What does it mean to be a woman? Among other things, it means that you have to decorate yourself and act like a woman.
My body is a filthy jerk that is constantly keeping its eyes peeled for any chance to betray me.
Some humans stick their noses too deep into other people’s business, especially when the other person doesn’t want them to. At times like this the best course of action would be for both parties to take some deep breaths, don’t you think? You never know if one morning your planet will explode, breaking into hunks of rock floating in space with nary a fistful of oxygen for you to suck down. You should breathe it in while you can. Don’t be full of regret, like me. Regret isn’t a very enjoyable emotion.
Ultimately, I turned my sights on humans. My mind was opened to the prospect of murder!
It is thin and made of brown leather—but whose leather?
I am a being that always requires f r i e n d l y explanation. If I d o n o t e x p l a i n, no one understands me. Only beings l i k e m y s e l f must p r o v i d e e x p l a n a t i o n . The demanding you; the demanded of me. You are the d e f a u l t l i f e - f o r m . You are the c e n t e r o f the universe. It must be s o 0 O 0 o 0 O 0 o 0 O 0 o nice.
T h e p a s t is a discarded thread of s p i d e r silk. If I am not careful, I could s p e n d m y w h o l e l i f e unknowingly w r a p p e d u p in it.
Everyone, please masturbate! A l t h o u g h , there are times when self-p l e a s u r e o n l y l e a d s t o m o r e p a i n .
Happiness is an incredibly rare and dangerous emotion. I’m someone who can’t bear the fall from happiness to despair. I need a safety net to prepare for it since the higher I climb, the greater my injuries will be when I fall. That’s what’s so frightening. You never know when an iron mace will beat you out of your drunken happiness, casting you into hell. Am I incapable of fully enjoying even the smallest moments of happiness? As soon as I’m happy, I start having ominous thoughts of ruining that happiness.
For them, life is so boring that if someone doesn’t walk with ease, taking steady steps on two healthy legs of the same length, they violently overreact as if they were waiting for it. I think their bar for reactions is pretty low. They can’t wait to ogle a monster.
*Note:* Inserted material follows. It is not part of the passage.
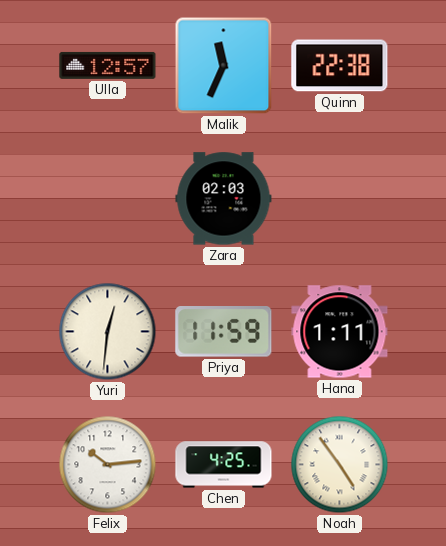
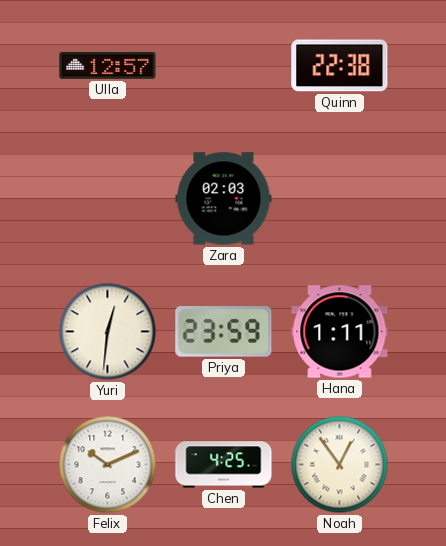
Malik: 11:34 -> none
Priya: 11:59 -> 23:59
Felix: 10:14 -> 10:11
Noah: 4:54 -> 12:54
Without monsters, how would they withstand the unrelenting futility of their days?
You say that good things come to those who wait? Nothing good comes, but I keep waiting.
To act the part of a woman, you’ve got to memorize a hefty script. Men should do the opposite. Just don’t act like a woman.
He’s a real fucking dog. Ah, forgive me. I’ve accidentally lumped dogs in with the likes of him.
Being a mess is totally different from knowing you’re a mess.
Can you understand the agony of hating humans so much but shoving that hatred aside to look just like one? The desire to become a member of society always overpowers the shame of being embraced by their system.
The physicality of the text and the way it embodies and weaponizes conventional understandings of sex and gender as a way to feed the violent hunger of Mumu’s loneliness is what makes Walking Practice a profoundly queer work of literature.